When you need to unglue a display panel from its breakout for whatever purposes, reverse-engineering or repair alike, mind you that it’s typically glued to the PCB with double-sided tape. Use a hairdryer to heat up the tape from the PCB side (not the screen glass side!) and then use a plastic spudger to lift it equally from all sides, a credit card could work wonders too. Be very, very careful and measured while applying force, don’t shatter the LCD/OLED glass, and don’t tear the FPC! If you’re working on one of the OLED screens that fold over a board, desoldering the FPC first might help – then you can rotate the panel, which should help free up the display from the tape a fair bit faster, just be careful gripping it. Isopropyl alcohol might be tempting to use, but beware – it might damage the polarizer layer on the panel, heat from a hairdryer is what I’ve found works best. A hot air gun at soldering temps is likely to cause the SMD parts on the other side of the breakout to shift by accident, but if you don’t have any to worry about, that could work in a pinch too!
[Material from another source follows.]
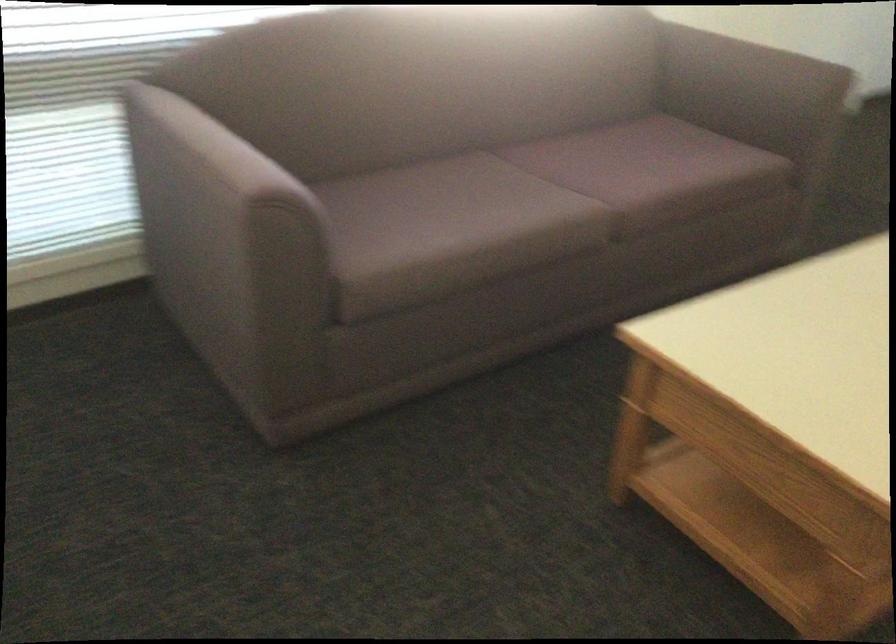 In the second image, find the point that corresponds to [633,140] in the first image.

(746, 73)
A lot of the common OLED and LCD displays have Linux kernel drivers! With the right modprobe command or a DeviceTree snippet, you’ll be surprised to see the Linux boot logs and then a `tty` prompt appear on your tiny screen. You can’t quite send arbitrary commands or tweak the initialization sequence easily while using a Linux driver, but it’s all open-source, so there’s some ways around it.

That about sums up what you should know about the most common type of display you can encounter. With the basic things out of the way, you should be able to get to whatever goal you need this display for, instead of spending time debugging common problems. The displays themselves are fascinating, too – just a few months ago, on Hackaday Discord, we’ve been watching someone abuse the SSD1306 controller OLED screens to create dithering and ‘hardware-accelerated’ graphics! Whatever thing you might discover, now you’re a few steps closer.

Next time, let’s peek into the kingdom of parallel RGB screens. Whenever you want a screen with high resolution and decent refresh rate, or simply a screen wider than 3″, maybe you even want a touchscreen-enabled panel, parallel RGB is where it’s at.